:: Records supplied ::

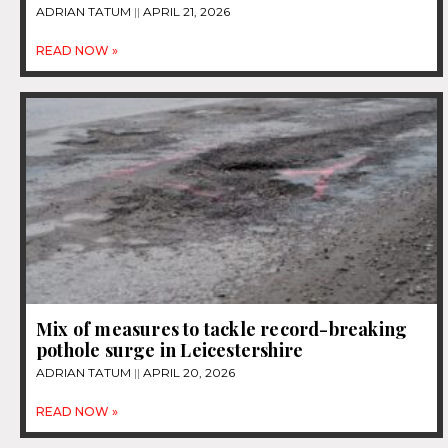
ADRIAN TATUM
APRIL 21, 2026
READ NOW »
Mix of measures to tackle record-breaking
pothole surge in Leicestershire
ADRIAN TATUM
APRIL 20, 2026
READ NOW »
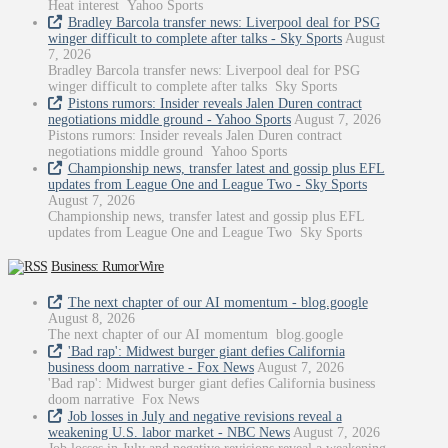
Heat interest Yahoo Sports
Bradley Barcola transfer news: Liverpool deal for PSG
winger difficult to complete after talks - Sky Sports
August
7, 2026
Bradley Barcola transfer news: Liverpool deal for PSG
winger difficult to complete after talks Sky Sports
Pistons rumors: Insider reveals Jalen Duren contract
negotiations middle ground - Yahoo Sports
August 7, 2026
Pistons rumors: Insider reveals Jalen Duren contract
negotiations middle ground Yahoo Sports
Championship news, transfer latest and gossip plus EFL
updates from League One and League Two - Sky Sports
August 7, 2026
Championship news, transfer latest and gossip plus EFL
updates from League One and League Two Sky Sports
Business: RumorWire
The next chapter of our AI momentum - blog.google
August 8, 2026
The next chapter of our AI momentum blog.google
'Bad rap': Midwest burger giant defies California
business doom narrative - Fox News
August 7, 2026
'Bad rap': Midwest burger giant defies California business
doom narrative Fox News
Job losses in July and negative revisions reveal a
weakening U.S. labor market - NBC News
August 7, 2026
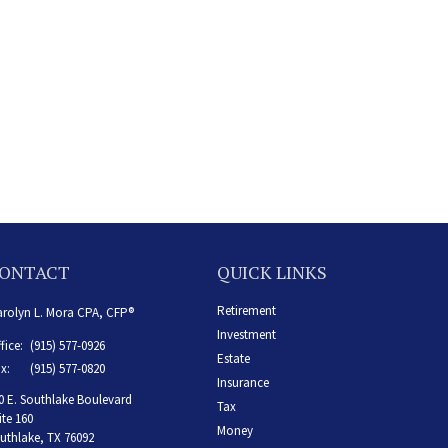
ONTACT
QUICK LINKS
Retirement
rolyn L. Mora CPA, CFP®
Investment
fice:
(915) 577-0926
Estate
x:
(915) 577-0820
Insurance
0 E. Southlake Boulevard
Tax
ite 160
Money
uthlake,
TX
76092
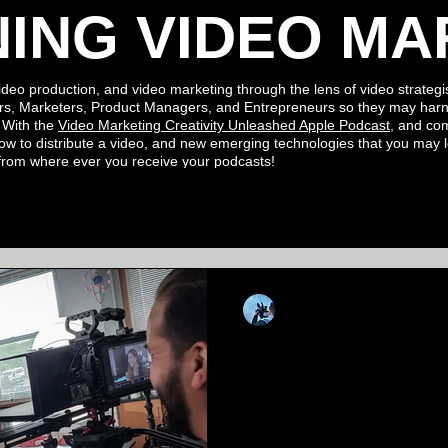
NING VIDEO MA
ideo production, and video marketing through the lens of video strategis
rs, Marketers, Product Managers, and Entrepreneurs so they may harn
. With the
Video Marketing Creativity Unleashed Apple
Podcast
, and c
ow to distribute a video, and new
emerging
technologies
that you may
 from where ever you
receive your podcasts!
Kevin Luiz
Jan 8, 2024
3 min read
Igniting Enroll
of Video Produc
Education Adver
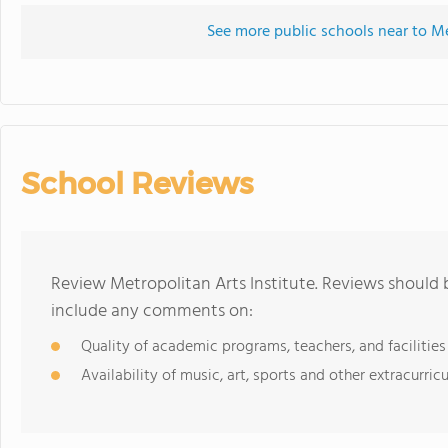
See more public schools near to Me
School Reviews
Review Metropolitan Arts Institute. Reviews should 
include any comments on:
Quality of academic programs, teachers, and facilities
Availability of music, art, sports and other extracurricu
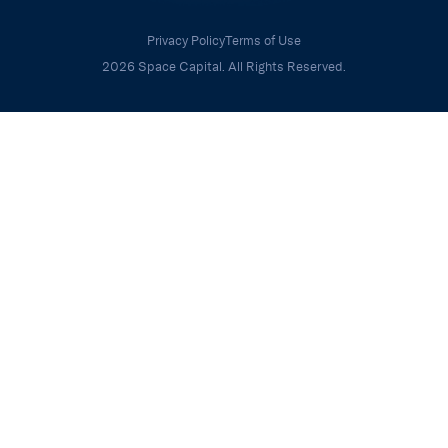
Privacy Policy
Terms of Use
2026 Space Capital. All Rights Reserved.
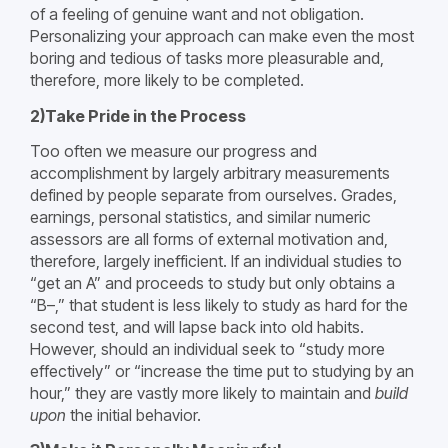
of a feeling of genuine want and not obligation.
Personalizing your approach can make even the most
boring and tedious of tasks more pleasurable and,
therefore, more likely to be completed.
2)Take Pride in the Process
Too often we measure our progress and
accomplishment by largely arbitrary measurements
defined by people separate from ourselves. Grades,
earnings, personal statistics, and similar numeric
assessors are all forms of external motivation and,
therefore, largely inefficient. If an individual studies to
“get an A” and proceeds to study but only obtains a
“B–,” that student is less likely to study as hard for the
second test, and will lapse back into old habits.
However, should an individual seek to “study more
effectively” or “increase the time put to studying by an
hour,” they are vastly more likely to maintain and
build
upon
the initial behavior.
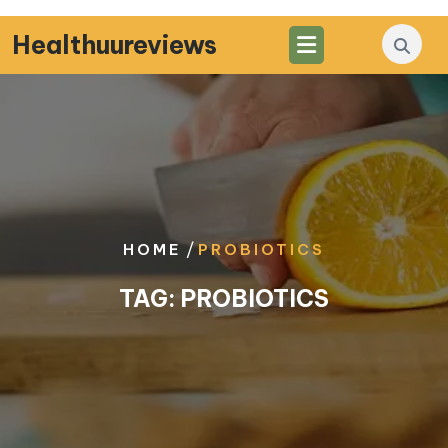
Skip
to
Healthuureviews
content
/
HOME
PROBIOTICS
TAG:
PROBIOTICS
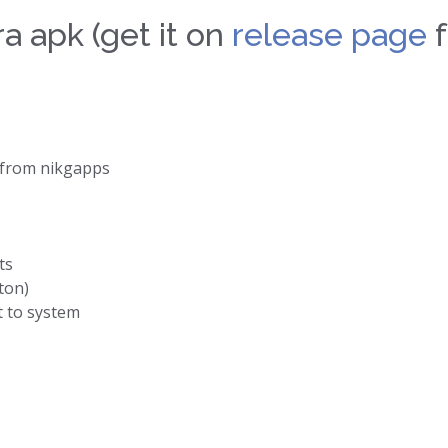
a apk (get it on
release page
f
from nikgapps
ts
ton)
t to system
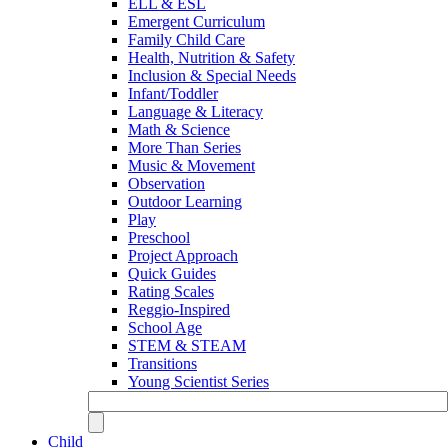
ELL & ESL
Emergent Curriculum
Family Child Care
Health, Nutrition & Safety
Inclusion & Special Needs
Infant/Toddler
Language & Literacy
Math & Science
More Than Series
Music & Movement
Observation
Outdoor Learning
Play
Preschool
Project Approach
Quick Guides
Rating Scales
Reggio-Inspired
School Age
STEM & STEAM
Transitions
Young Scientist Series
Child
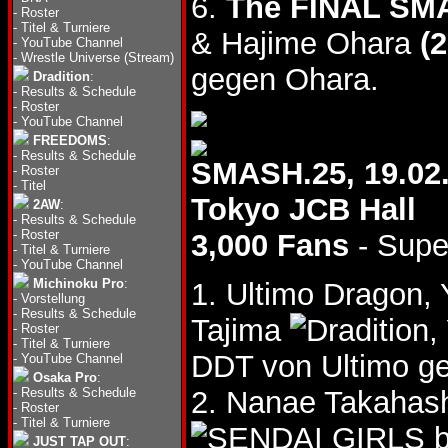
6.
The FINAL SM
-
Roster
-
Titel & Turniere
& Hajime Ohara
(2
-
YouTube Channel
-
Wrestle Universe (Stream)
gegen Ohara.
Dradition
:
-
Results & Schedule
-
Roster
-
YouTube Channel
FREEDOMS
:
-
Results & Schedule
SMASH.25, 19.02
-
Roster
-
Titel
Tokyo JCB Hall
2AW
:
-
Results & Schedule
-
Roster
3,000 Fans
- Supe
-
Titel & Turniere
-
YouTube Channel
Michinoku Pro
:
1. Ultimo Dragon,
-
Vorstellung
-
Results & Schedule
Tajima
,
-
Roster
-
Titel & Turniere
DDT von Ultimo ge
-
YouTube Channel
Osaka Pro
:
-
Results & Schedule
2. Nanae Takahas
-
Roster
-
Titel & Turniere
b
JUST TAP OUT
:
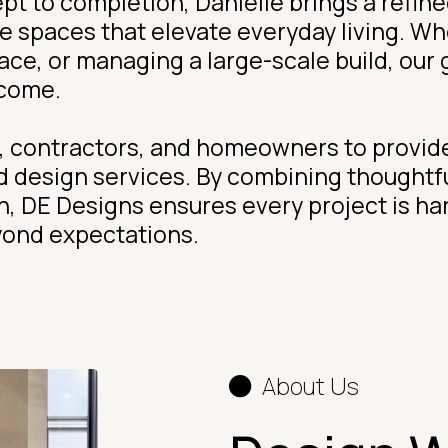
t to completion, Danielle brings a refined
te spaces that elevate everyday living. W
e, or managing a large-scale build, our go
 come.
s, contractors, and homeowners to provide
d design services. By combining thoughtf
on, DE Designs ensures every project is h
yond expectations.
About Us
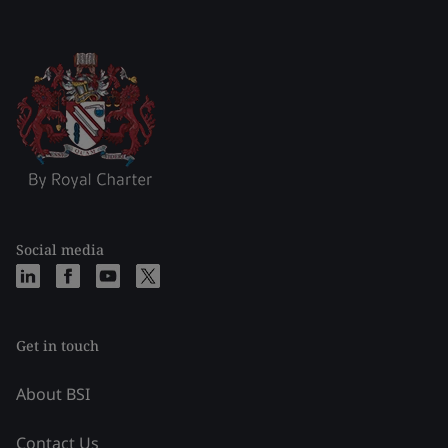
Social media
Get in touch
About BSI
Contact Us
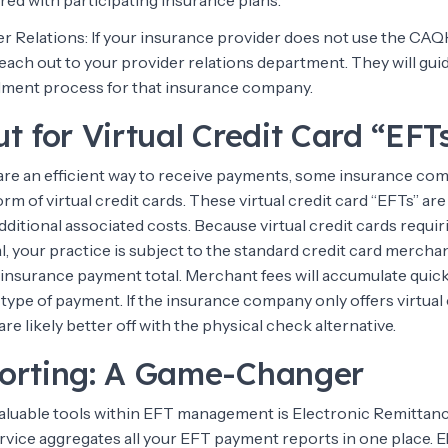
red with participating insurance plans.
er Relations: If your insurance provider does not use the CAQ
each out to your provider relations department. They will gu
llment process for that insurance company.
t for Virtual Credit Card “EFT
re an efficient way to receive payments, some insurance co
rm of virtual credit cards. These virtual credit card “EFTs” are
dditional associated costs. Because virtual credit cards requir
, your practice is subject to the standard credit card mercha
 insurance payment total. Merchant fees will accumulate quick
s type of payment. If the insurance company only offers virtual 
are likely better off with the physical check alternative.
orting: A Game-Changer
aluable tools within EFT management is Electronic Remittan
ervice aggregates all your EFT payment reports in one place. 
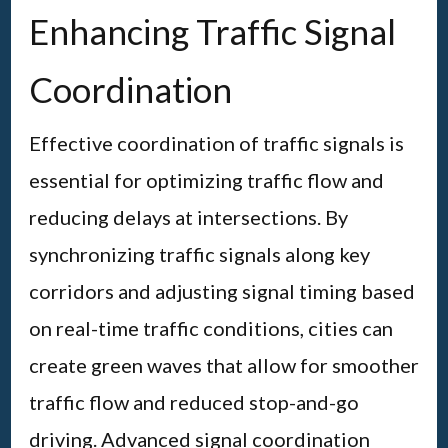
Enhancing Traffic Signal
Coordination
Effective coordination of traffic signals is
essential for optimizing traffic flow and
reducing delays at intersections. By
synchronizing traffic signals along key
corridors and adjusting signal timing based
on real-time traffic conditions, cities can
create green waves that allow for smoother
traffic flow and reduced stop-and-go
driving. Advanced signal coordination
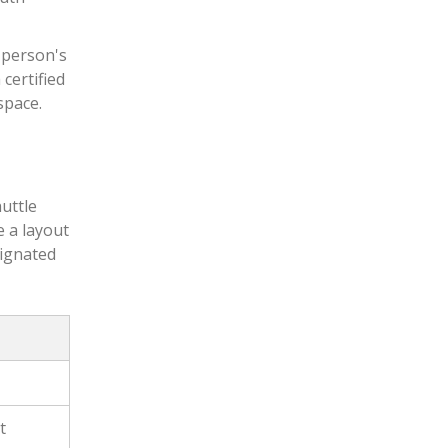
 person's
 certified
space.
huttle
e a layout
signated
t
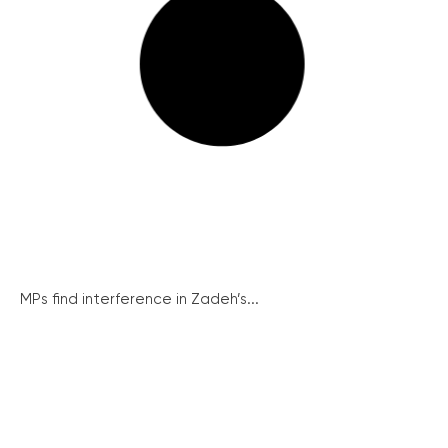
MPs find interference in Zadeh’s...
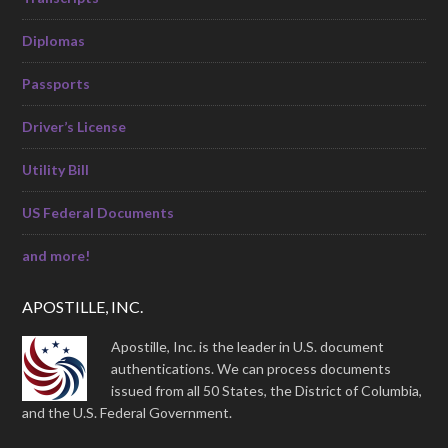
Diplomas
Passports
Driver’s License
Utility Bill
US Federal Documents
and more!
APOSTILLE, INC.
Apostille, Inc. is the leader in U.S. document
authentications. We can process documents
issued from all 50 States, the District of Columbia,
and the U.S. Federal Government.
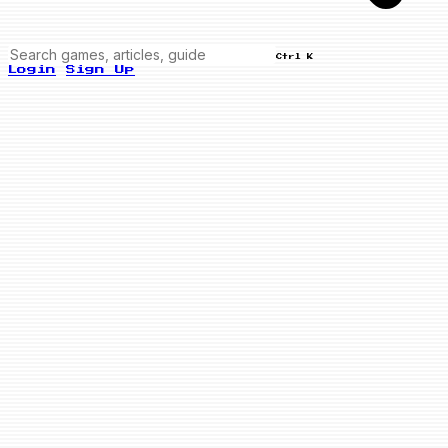
Ctrl K
Login
Sign Up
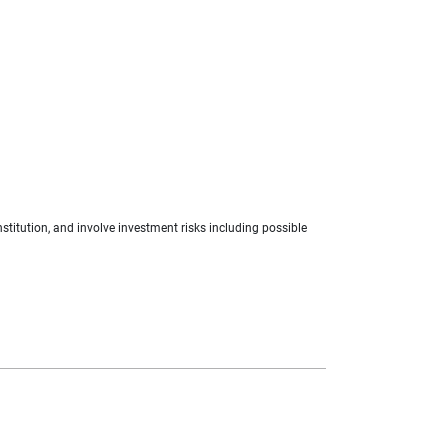
stitution, and involve investment risks including possible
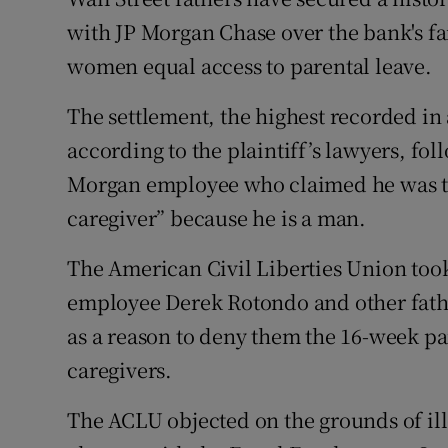
Family No
with JP Morgan Chase over the bank's fa
Sponsore
women equal access to parental leave.
Subscribe
The settlement, the highest recorded in 
according to the plaintiff’s lawyers, fol
Competiti
Morgan employee who claimed he was tol
Newslette
caregiver” because he is a man.
Weather F
The American Civil Liberties Union took
employee Derek Rotondo and other fathe
as a reason to deny them the 16-week pa
caregivers.
The ACLU objected on the grounds of ill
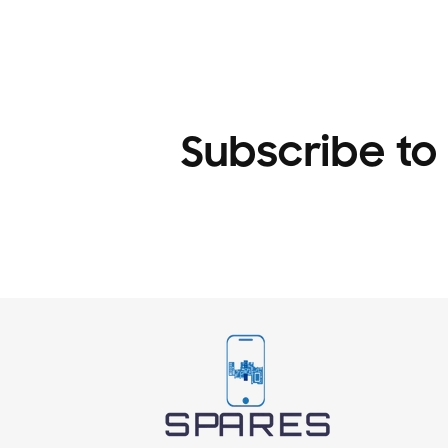
1
in
modal
Subscribe to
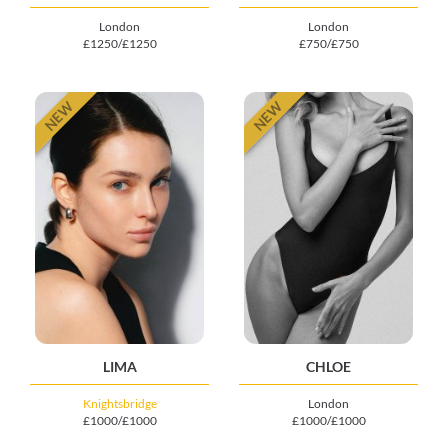
London
London
£1250/£1250
£750/£750
NEW
NEW
LIMA
CHLOE
Knightsbridge
London
£1000/£1000
£1000/£1000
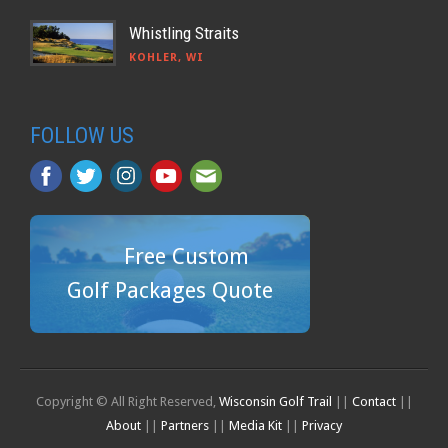
Whistling Straits
KOHLER, WI
FOLLOW US
Free Custom
Golf Packages Quote
Copyright © All Right Reserved,
Wisconsin Golf Trail
||
Contact
||
About
||
Partners
||
Media Kit
||
Privacy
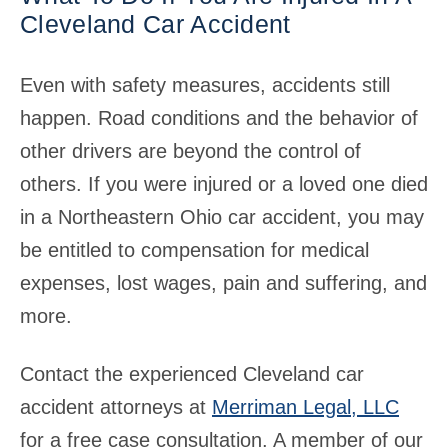
Cleveland Car Accident
Even with safety measures, accidents still
happen. Road conditions and the behavior of
other drivers are beyond the control of
others. If you were injured or a loved one died
in a Northeastern Ohio car accident, you may
be entitled to compensation for medical
expenses, lost wages, pain and suffering, and
more.
Contact the experienced Cleveland car
accident attorneys at
Merriman Legal, LLC
for a free case consultation. A member of our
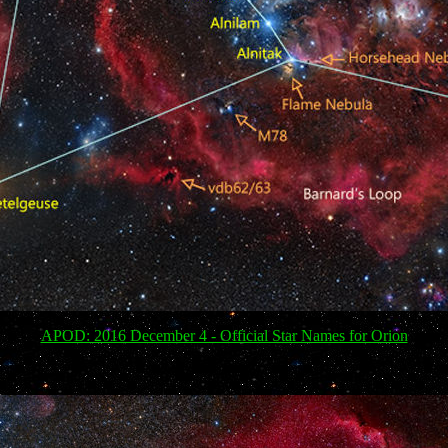
APOD: 2016 December 4 - Official Star Names for Orion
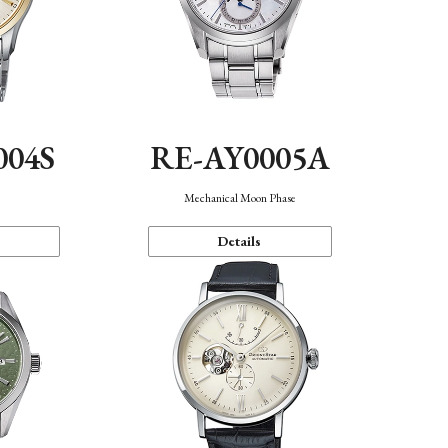
004S
RE-AY0005A
n
Mechanical Moon Phase
Details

:::

> [Exercise directions]:
Every entry should be returned exactly as written, minus the pictures.

> [Written response]:
ADRIAN TATUM
APRIL 21, 2026
READ NOW »
Mix of measures to tackle record-breaking
pothole surge in Leicestershire
ADRIAN TATUM
APRIL 20, 2026
READ NOW »
Heat interest Yahoo Sports
Bradley Barcola transfer news: Liverpool deal for PSG
winger difficult to complete after talks - Sky Sports
August
7, 2026
Bradley Barcola transfer news: Liverpool deal for PSG
winger difficult to complete after talks Sky Sports
Pistons rumors: Insider reveals Jalen Duren contract
negotiations middle ground - Yahoo Sports
August 7, 2026
Pistons rumors: Insider reveals Jalen Duren contract
negotiations middle ground Yahoo Sports
Championship news, transfer latest and gossip plus EFL
updates from League One and League Two - Sky Sports
August 7, 2026
Championship news, transfer latest and gossip plus EFL
updates from League One and League Two Sky Sports
Business: RumorWire
The next chapter of our AI momentum - blog.google
August 8, 2026
The next chapter of our AI momentum blog.google
'Bad rap': Midwest burger giant defies California
business doom narrative - Fox News
August 7, 2026
'Bad rap': Midwest burger giant defies California business
doom narrative Fox News
Job losses in July and negative revisions reveal a
weakening U.S. labor market - NBC News
August 7, 2026
ONTACT
QUICK LINKS
Retirement
rolyn L. Mora CPA, CFP®
Investment
fice:
(915) 577-0926
Estate
x:
(915) 577-0820
Insurance
0 E. Southlake Boulevard
Tax
ite 160
Money
uthlake,
TX
76092
NING VIDEO MA
ideo production, and video marketing through the lens of video strategis
rs, Marketers, Product Managers, and Entrepreneurs so they may harn
. With the
Video Marketing Creativity Unleashed Apple
Podcast
, and c
ow to distribute a video, and new
emerging
technologies
that you may
 from where ever you
receive your podcasts!
Kevin Luiz
Jan 8, 2024
3 min read
Igniting Enroll
of Video Produc
Education Adver
See more public schools near to Me
School Reviews
Review Metropolitan Arts Institute. Reviews should 
include any comments on:
Quality of academic programs, teachers, and facilities
Availability of music, art, sports and other extracurricu
Privacy Policy
Terms of Use
2026 Space Capital. All Rights Reserved.
of a feeling of genuine want and not obligation.
Personalizing your approach can make even the most
boring and tedious of tasks more pleasurable and,
therefore, more likely to be completed.
2)Take Pride in the Process
Too often we measure our progress and
accomplishment by largely arbitrary measurements
defined by people separate from ourselves. Grades,
earnings, personal statistics, and similar numeric
assessors are all forms of external motivation and,
therefore, largely inefficient. If an individual studies to
“get an A” and proceeds to study but only obtains a
“B–,” that student is less likely to study as hard for the
second test, and will lapse back into old habits.
However, should an individual seek to “study more
effectively” or “increase the time put to studying by an
hour,” they are vastly more likely to maintain and
build
upon
the initial behavior.
Skip
to
Healthuureviews
content
/
HOME
PROBIOTICS
TAG:
PROBIOTICS
a apk (get it on
release page
f
from nikgapps
ts
ton)
t to system
ELL & ESL
Emergent Curriculum
Family Child Care
Health, Nutrition & Safety
Inclusion & Special Needs
Infant/Toddler
Language & Literacy
Math & Science
More Than Series
Music & Movement
Observation
Outdoor Learning
Play
Preschool
Project Approach
Quick Guides
Rating Scales
Reggio-Inspired
School Age
STEM & STEAM
Transitions
Young Scientist Series
Child
6.
The FINAL SM
-
Roster
-
Titel & Turniere
& Hajime Ohara
(2
-
YouTube Channel
-
Wrestle Universe (Stream)
gegen Ohara.
Dradition
:
-
Results & Schedule
-
Roster
-
YouTube Channel
FREEDOMS
:
-
Results & Schedule
SMASH.25, 19.02
-
Roster
-
Titel
Tokyo JCB Hall
2AW
:
-
Results & Schedule
-
Roster
3,000 Fans
- Supe
-
Titel & Turniere
-
YouTube Channel
Michinoku Pro
:
1. Ultimo Dragon,
-
Vorstellung
-
Results & Schedule
Tajima
,
-
Roster
-
Titel & Turniere
DDT von Ultimo ge
-
YouTube Channel
Osaka Pro
:
-
Results & Schedule
2. Nanae Takahas
-
Roster
-
Titel & Turniere
b
JUST TAP OUT
:
t to completion, Danielle brings a refined
te spaces that elevate everyday living. W
e, or managing a large-scale build, our go
 come.
s, contractors, and homeowners to provide
d design services. By combining thoughtf
on, DE Designs ensures every project is h
yond expectations.
About Us
Social media
Get in touch
About BSI
Contact Us
red with participating insurance plans.
er Relations: If your insurance provider does not use the CAQ
each out to your provider relations department. They will gu
llment process for that insurance company.
t for Virtual Credit Card “EFT
re an efficient way to receive payments, some insurance co
rm of virtual credit cards. These virtual credit card “EFTs” are
dditional associated costs. Because virtual credit cards requir
, your practice is subject to the standard credit card mercha
 insurance payment total. Merchant fees will accumulate quick
s type of payment. If the insurance company only offers virtual 
are likely better off with the physical check alternative.
orting: A Game-Changer
aluable tools within EFT management is Electronic Remittan
ervice aggregates all your EFT payment reports in one place. 
Enhancing Traffic Signal
Coordination
Effective coordination of traffic signals is
essential for optimizing traffic flow and
reducing delays at intersections. By
synchronizing traffic signals along key
corridors and adjusting signal timing based
on real-time traffic conditions, cities can
create green waves that allow for smoother
traffic flow and reduced stop-and-go
driving. Advanced signal coordination
 person's
 certified
space.
huttle
e a layout
signated
t
MPs find interference in Zadeh’s...
Diplomas
Passports
Driver’s License
Utility Bill
US Federal Documents
and more!
APOSTILLE, INC.
Apostille, Inc. is the leader in U.S. document
authentications. We can process documents
issued from all 50 States, the District of Columbia,
and the U.S. Federal Government.
Ctrl K
Login
Sign Up
stitution, and involve investment risks including possible
Family No
with JP Morgan Chase over the bank's fa
Sponsore
women equal access to parental leave.
Subscribe
The settlement, the highest recorded in 
according to the plaintiff’s lawyers, fol
Competiti
Morgan employee who claimed he was tol
Newslette
caregiver” because he is a man.
Weather F
The American Civil Liberties Union took
employee Derek Rotondo and other fathe
as a reason to deny them the 16-week pa
caregivers.
The ACLU objected on the grounds of ill
1
in
modal
Subscribe to
London
London
£1250/£1250
£750/£750
NEW
NEW
LIMA
CHLOE
Knightsbridge
London
£1000/£1000
£1000/£1000
Whistling Straits
KOHLER, WI
FOLLOW US
Free Custom
Golf Packages Quote
Copyright © All Right Reserved,
Wisconsin Golf Trail
||
Contact
||
About
||
Partners
||
Media Kit
||
Privacy
Cleveland Car Accident
Even with safety measures, accidents still
happen. Road conditions and the behavior of
other drivers are beyond the control of
others. If you were injured or a loved one died
in a Northeastern Ohio car accident, you may
be entitled to compensation for medical
expenses, lost wages, pain and suffering, and
more.
Contact the experienced Cleveland car
accident attorneys at
Merriman Legal, LLC
for a free case consultation. A member of our
APOD: 2016 December 4 - Official Star Names for Orion
004S
RE-AY0005A
n
Mechanical Moon Phase
Details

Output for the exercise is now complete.